In June 2011, Zheng also emerged as one of five co-chairs of the Run Ed Run campaign along with Rose Pak, Planning Commission President Christina Olague, Assistant District Attorney Victor Hwang, and Progress for All chief consultant Enrique Pearce. The campaign aimed to convince San Francisco mayor Ed Lee, who was appointed to his position to succeed Gavin Newsom, to run in the November 2011 mayoral election. Lee appointed Zheng to the Southeast Facility Community Commission in 2013.

Zheng married his current wife Lisa Lee on December 31, 2012; San Francisco Board of Supervisors member Jane Kim performed the marriage. His first daughter was born in late 2013. In March 2014, the San Francisco Board of Supervisors passed a resolution calling on California Governor Jerry Brown to grant him a full pardon and allow him to remain in the United States. John Avalos, London Breed, David Campos, David Chiu, Malia Cohen, Mark Farrell, Jane Kim, Eric Mar, and Katy Tang voted in favor, while Scott Wiener and Norman Yee were excused from voting. Mayor Lee did not sign the resolution, so it came into effect without his signature. Zheng received his pardon in April 2015. Following the pardon, immigration officials withdrew the deportation order against him. He naturalized as a U.S. citizen in January 2017.

Zheng supported Bernie Sanders' run for nomination for the 2020 presidential election.

== New Breath Foundation ==

In 2017, Zheng founded and became President of New Breath Foundation a philanthropic foundation focused on offering services for Asian American & Pacific Islander (AAPI) new immigrants and refugees, people impacted by incarceration and deportation, and survivors of violence.

New Breath Foundation publicly launched in November 2019 and funds multiple organizations including AAPI Women Lead, Survived & Punished, among others.

== Reactions ==
Elizabeth Ouyang of Columbia University's Center for the Study of Race and Ethnicity described Zheng's case as part of a pattern of lawful permanent residents convicted as youths in the 1980s and 1990s becoming targets of immigration laws passed after their convictions, in particular two laws passed in 1996: the Illegal Immigration Reform and Immigrant Responsibility Act and Anti-Terrorism and Effective Death Penalty Act.
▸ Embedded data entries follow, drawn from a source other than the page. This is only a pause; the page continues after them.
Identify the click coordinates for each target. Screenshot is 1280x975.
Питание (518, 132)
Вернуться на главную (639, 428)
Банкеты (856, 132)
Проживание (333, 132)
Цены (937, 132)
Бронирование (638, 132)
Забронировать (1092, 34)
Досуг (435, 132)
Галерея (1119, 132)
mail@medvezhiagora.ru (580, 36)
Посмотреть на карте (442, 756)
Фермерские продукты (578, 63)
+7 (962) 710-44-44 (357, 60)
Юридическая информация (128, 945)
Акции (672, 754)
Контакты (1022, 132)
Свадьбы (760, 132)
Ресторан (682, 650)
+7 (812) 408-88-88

Increasingly aggressive enforcement of these laws in the aftermath of the September 11 attacks meant that a number of Asians who had grown up in the United States faced removal to countries in which they had not lived since they were children.

In September 2011, Ben Wang, Christine Kwon, and Deann Borshay-Liem began raising funds through Kickstarter to create a documentary on Zheng's life, tentatively titled Breathin: The Eddy Zheng Story. Their documentary won the audience prize at the Center for Asian American Media Film Festival in 2016.

The children of the victims of Zheng's robbery and kidnapping have criticized what they describe as the Asian American community's lionization of Zheng, and supported his deportation in spite of their agreement that he has been rehabilitated. In interviews, the children described the effect of the crime on their parents, noting that they installed extensive security systems in their home afterwards and even once hired a private detective to protect them as they walked to school. The elder sibling was quoted as saying, "He was Asian, but he robbed an Asian family. So the Asian community that is standing up for him should realize there is an Asian family that is a victim at the same time". Others also spoke out in favor of deporting Zheng, such as the California Coalition for Immigration Reform, whose northern California chairwoman Carole Blalock reportedly stated in 2005, "A lot of politicians are saying, 'Gee, look what he's done (in prison)' ... [l]et's remember what he did do and the victims. They're never going to forget that".